What The Condition Data Shows
Five years of survey data from Salford's own transparency report — classified roads slipping, residential roads in crisis
A-roads (120km — 16% of network): deteriorating
| Year | Red | Amber | Green |
|---|---|---|---|
| 2020/21 | 2% | 18% | 80% |
| 2021/22 | 5% | 19% | 76% |
| 2022/23 | 6% | 20% | 74% |
| 2023/24 | 6% | 22% | 72% |
| 2024/25 | 7% | 24% | 69% |
RED A-roads more than tripled from 2% to 7% since 2020/21, and good-condition A-roads fell from 80% to 69%. These are SCANNER-surveyed every two years — the council should have current data on every major route.
B and C roads (61km — 8% of network): declining
| Year | Red | Amber | Green |
|---|---|---|---|
| 2020/21 | 3% | 24% | 73% |
| 2021/22 | 3% | 24% | 73% |
| 2022/23 | 5% | 25% | 70% |
| 2023/24 | 6% | 26% | 68% |
| 2024/25 | 6% | 29% | 66% |
RED B/C roads doubled from 3% to 6%, and amber rose from 24% to 29%. Over a third of the B/C network now needs — or will soon need — maintenance.
And This Is The Well-Funded Version
Salford spends nearly three times its DfT allocation — and residential road condition has more than doubled in RED. The problem isn't the chequebook. The network is deteriorating faster than even a GREEN-rated spend programme can repair it.
The 561km Residential Crisis
76% of Salford's carriageway is unclassified — and RED condition has more than doubled
| Year | U-roads in RED condition |
|---|---|
| 2020/21 | 16% |
| 2021/22 | 22% |
| 2022/23 | 21% |
| 2023/24 | 35% |
| 2024/25 | 35% |
The Three-Year CVI Cycle
Salford's report states that for unclassified roads, trained inspectors carry out Coarse Visual Inspections and “survey one-third of these roads each year, covering the full network every three years.” That is a longer gap than the two-year SCANNER cycle on classified roads.
At 35% RED, roughly 196km of residential roads should be considered for repair as a priority — yet the council publishes only RED percentages for U-roads, not full amber/green splits.
The 2023/24 Step Change
RED U-roads jumped from 21% in 2022/23 to 35% in 2023/24 and held at 35% in 2024/25. That is not a blip — it is a structural shift in the condition of three-quarters of Salford's network.
Salford plans to resurface only 15 to 20 kilometres of carriageway in 2025/26 — roughly 2% of the total network — while expecting to fill approximately 18,000 potholes reactively.
Why This Matters For Section 58
To rely on the Section 58 defence, a council must show it had a reasonable system for knowing the condition of its roads. For Salford's unclassified network, ask:
- • When was your road last condition-surveyed — and was it within the three-year CVI cycle?
- • If 35% of U-roads are RED, what was done about yours before you hit the pothole?
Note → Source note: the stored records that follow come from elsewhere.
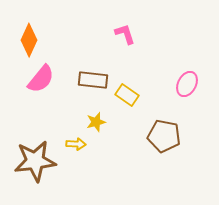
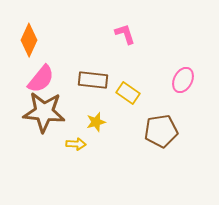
pink ellipse: moved 4 px left, 4 px up
yellow rectangle: moved 1 px right, 2 px up
brown pentagon: moved 3 px left, 5 px up; rotated 20 degrees counterclockwise
brown star: moved 9 px right, 49 px up; rotated 12 degrees clockwise
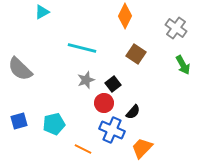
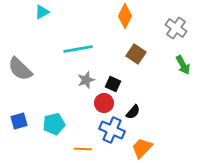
cyan line: moved 4 px left, 1 px down; rotated 24 degrees counterclockwise
black square: rotated 28 degrees counterclockwise
orange line: rotated 24 degrees counterclockwise
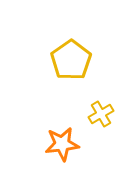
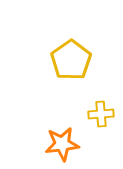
yellow cross: rotated 25 degrees clockwise
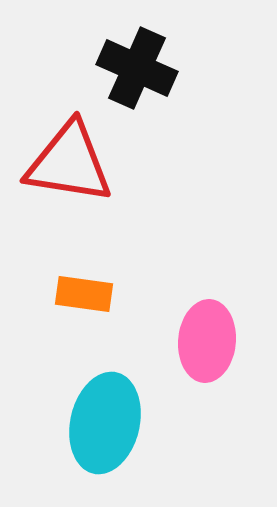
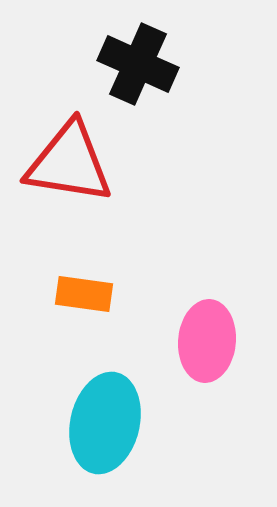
black cross: moved 1 px right, 4 px up
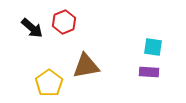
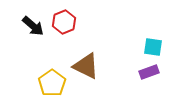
black arrow: moved 1 px right, 2 px up
brown triangle: rotated 36 degrees clockwise
purple rectangle: rotated 24 degrees counterclockwise
yellow pentagon: moved 3 px right
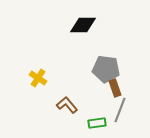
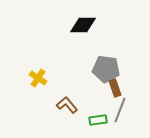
green rectangle: moved 1 px right, 3 px up
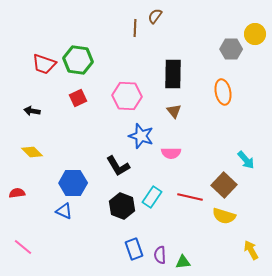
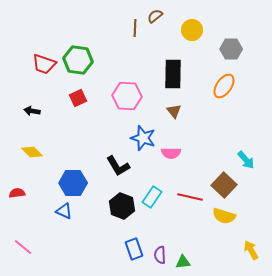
brown semicircle: rotated 14 degrees clockwise
yellow circle: moved 63 px left, 4 px up
orange ellipse: moved 1 px right, 6 px up; rotated 45 degrees clockwise
blue star: moved 2 px right, 2 px down
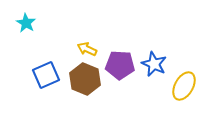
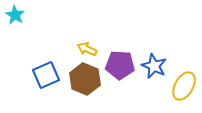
cyan star: moved 11 px left, 8 px up
blue star: moved 2 px down
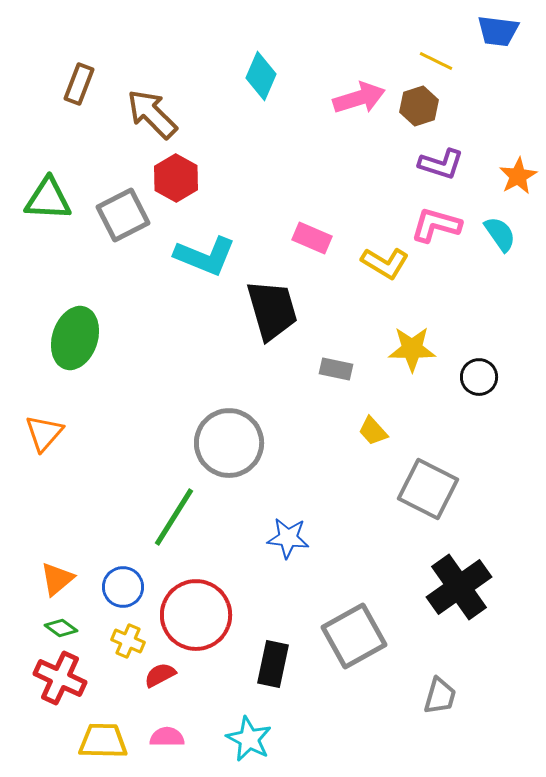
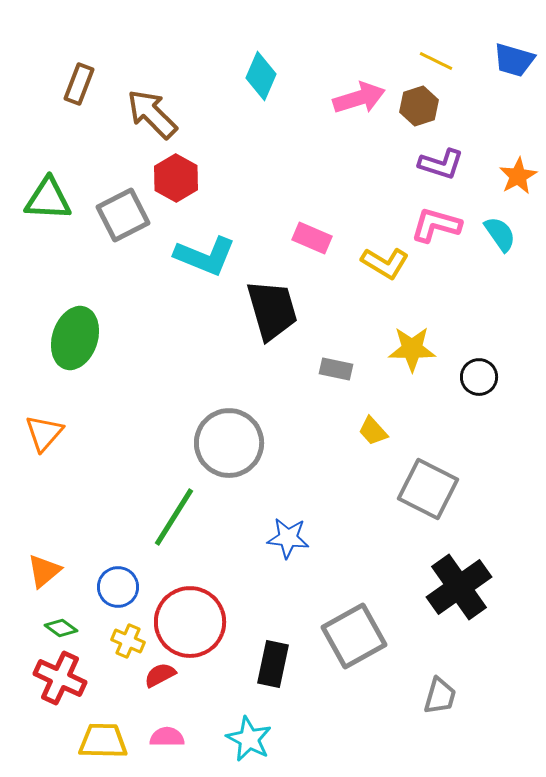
blue trapezoid at (498, 31): moved 16 px right, 29 px down; rotated 9 degrees clockwise
orange triangle at (57, 579): moved 13 px left, 8 px up
blue circle at (123, 587): moved 5 px left
red circle at (196, 615): moved 6 px left, 7 px down
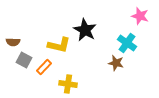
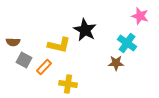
brown star: rotated 14 degrees counterclockwise
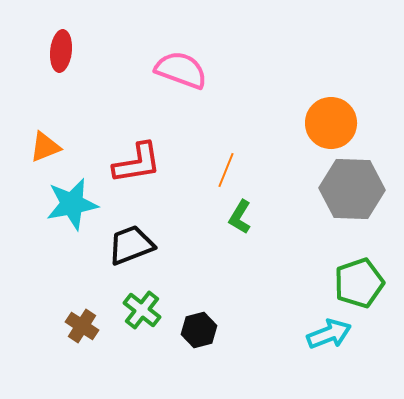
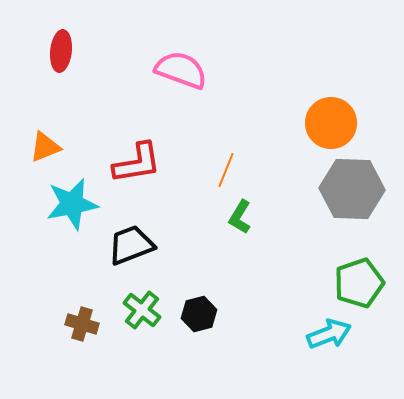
brown cross: moved 2 px up; rotated 16 degrees counterclockwise
black hexagon: moved 16 px up
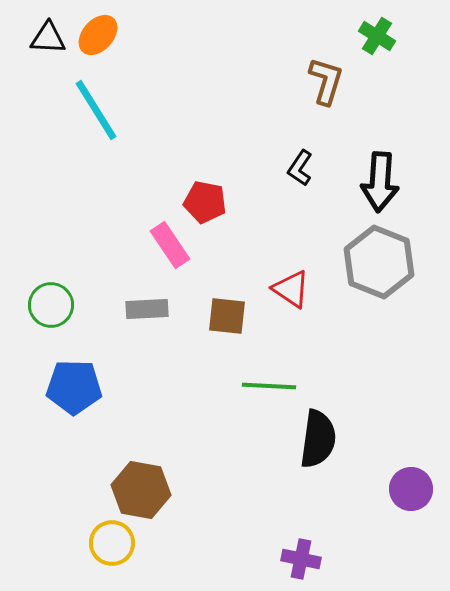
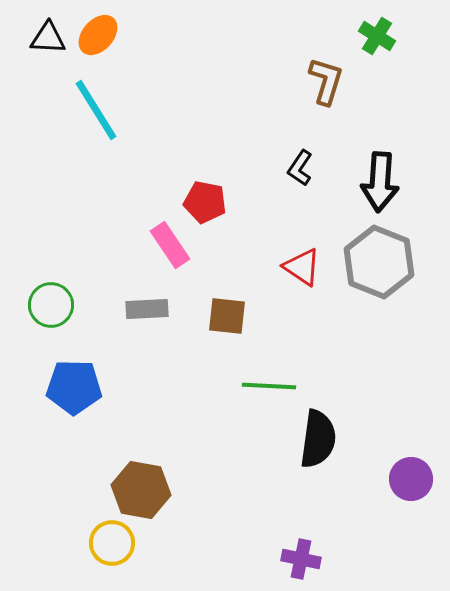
red triangle: moved 11 px right, 22 px up
purple circle: moved 10 px up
- • How does a visual inspection every three years catch defects that form between surveys?
- • Does the council's own admission of reduced planned maintenance explain the defect on your road?
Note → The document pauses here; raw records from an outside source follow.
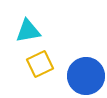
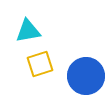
yellow square: rotated 8 degrees clockwise
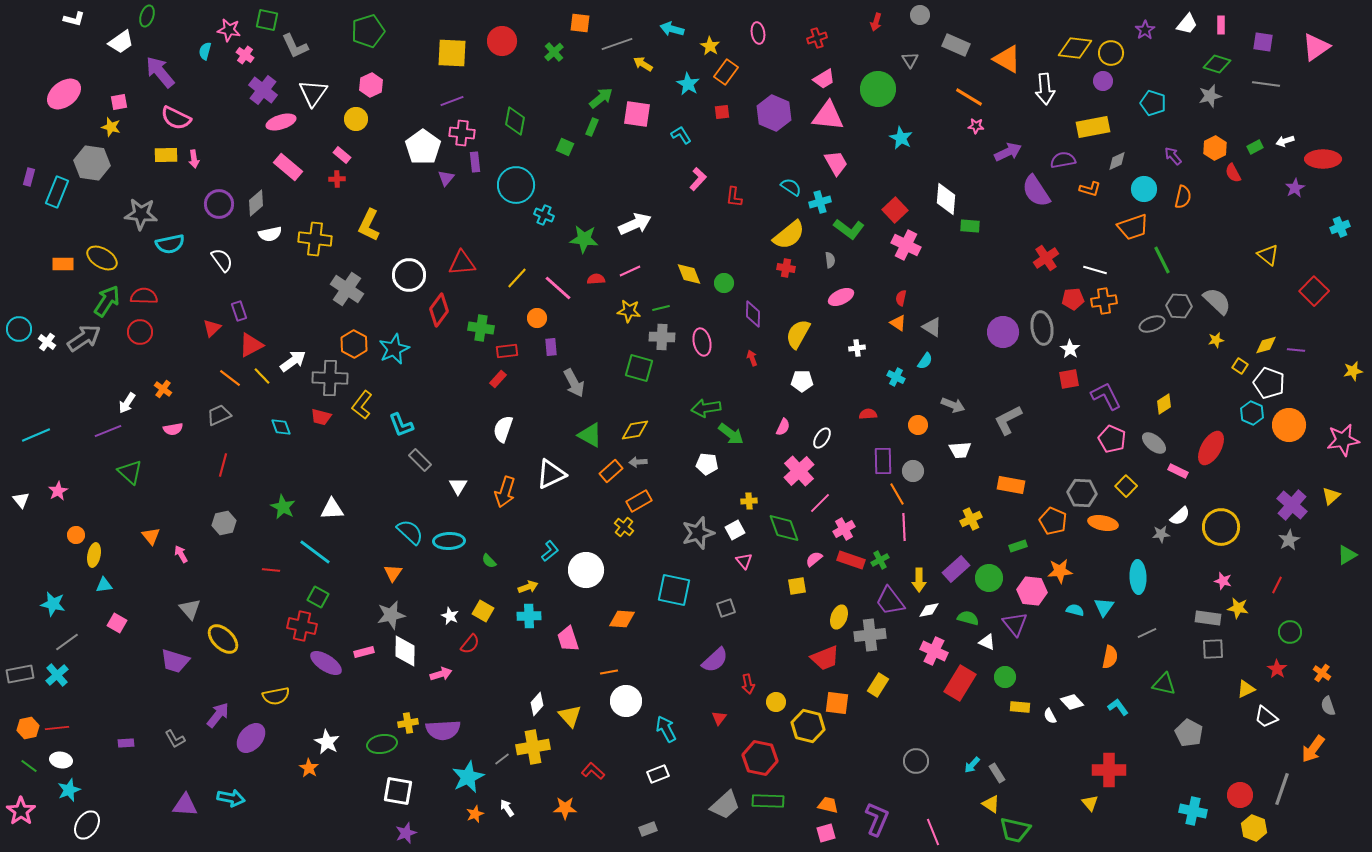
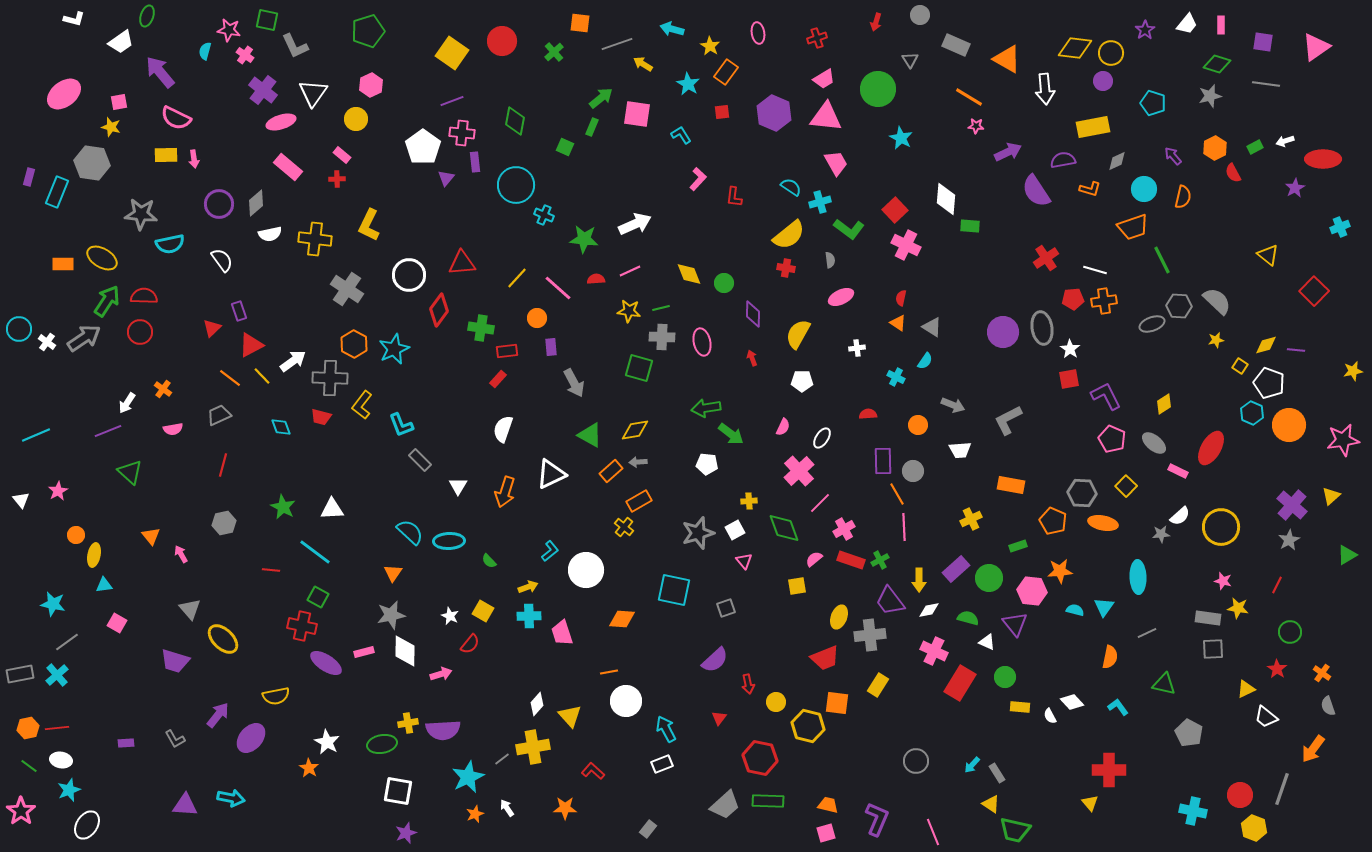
yellow square at (452, 53): rotated 32 degrees clockwise
pink triangle at (828, 116): moved 2 px left, 1 px down
pink trapezoid at (568, 639): moved 6 px left, 6 px up
white rectangle at (658, 774): moved 4 px right, 10 px up
gray rectangle at (648, 829): rotated 30 degrees counterclockwise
A council that knows more than a third of its residential network is in RED condition cannot claim ignorance of the risk on any given U-road.
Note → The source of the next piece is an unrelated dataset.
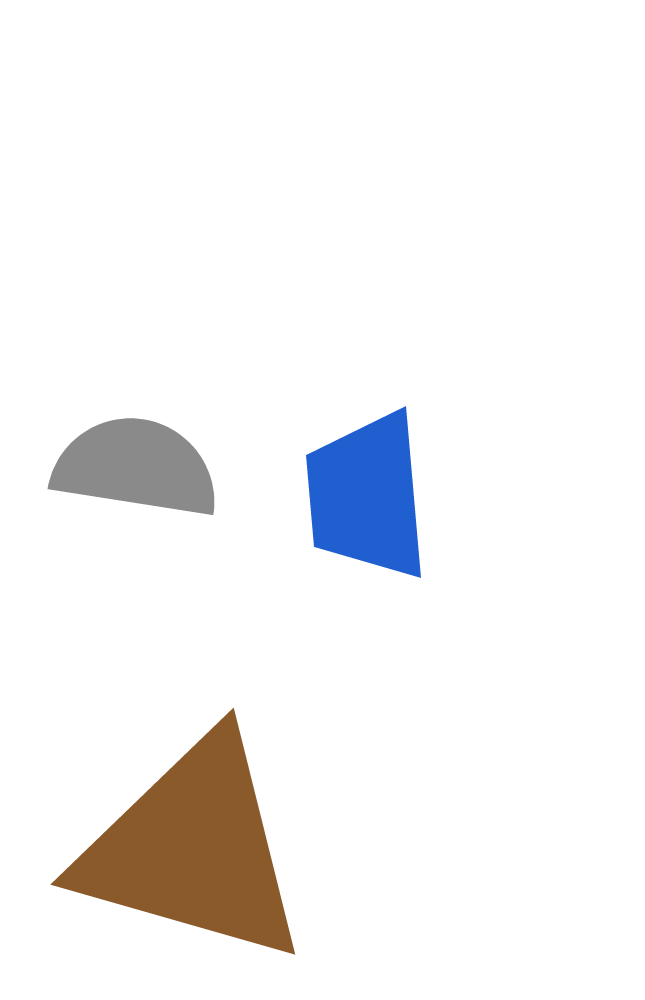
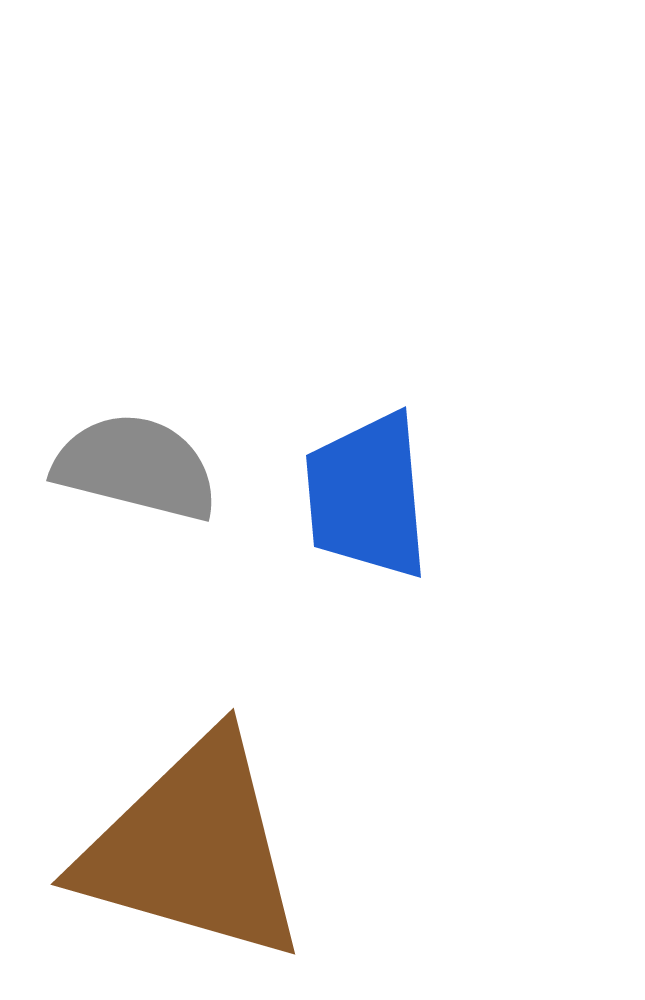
gray semicircle: rotated 5 degrees clockwise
68,500 Potholes in Five Years
Reactive repair volumes nearly doubled as the council admits surfaces deteriorated
| Year | Potholes filled (estimated) |
|---|---|
| 2020/21 | 9,500 |
| 2021/22 | 11,200 |
| 2022/23 | 11,800 |
| 2023/24 | 17,800 |
| 2024/25 | 18,200 |
| Five-year total | 68,500 |
~50 Potholes a Day in 2024/25
Salford filled 18,200 potholes in 2024/25 — about 50 every day — and expects approximately 18,000 in 2025/26. The council states these figures are “estimated based on orders that have been raised following routine highway inspections.” A network producing defects at that rate is one where potholes routinely form between inspections.
The Funding Admission
The council links rising pothole numbers directly to reduced capital funding for resurfacing. Reactive repairs nearly doubled from 9,500 to 18,200 in five years — while RED U-roads more than doubled over the same period. The two trends move together.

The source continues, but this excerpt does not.